→ **Problem**:
Once the line containing "forced to live in ghettos or prohibited from" is located, output it and every line after it through the end of the records, exactly as written and nothing else.

** Exercise input follows **

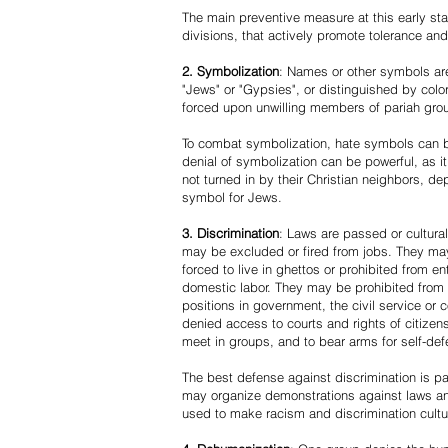
The main preventive measure at this early stag
divisions, that actively promote tolerance an
2. Symbolization
: Names or other symbols are
"Jews" or "Gypsies", or distinguished by co
forced upon unwilling members of pariah grou
To combat symbolization, hate symbols can be
denial of symbolization can be powerful, as 
not turned in by their Christian neighbors, dep
symbol for Jews.
3. Discrimination
: Laws are passed or cultura
may be excluded or fired from jobs. They m
forced to live in ghettos or prohibited from 
domestic labor. They may be prohibited from 
positions in government, the civil service or
denied access to courts and rights of citizen
meet in groups, and to bear arms for self-def
The best defense against discrimination is pa
may organize demonstrations against laws an
used to make racism and discrimination cultu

** End of Exercise input **

→ **Output for this exercise**:
forced to live in ghettos or prohibited from 
domestic labor. They may be prohibited from 
positions in government, the civil service or
denied access to courts and rights of citizen
meet in groups, and to bear arms for self-def
The best defense against discrimination is pa
may organize demonstrations against laws an
used to make racism and discrimination cultu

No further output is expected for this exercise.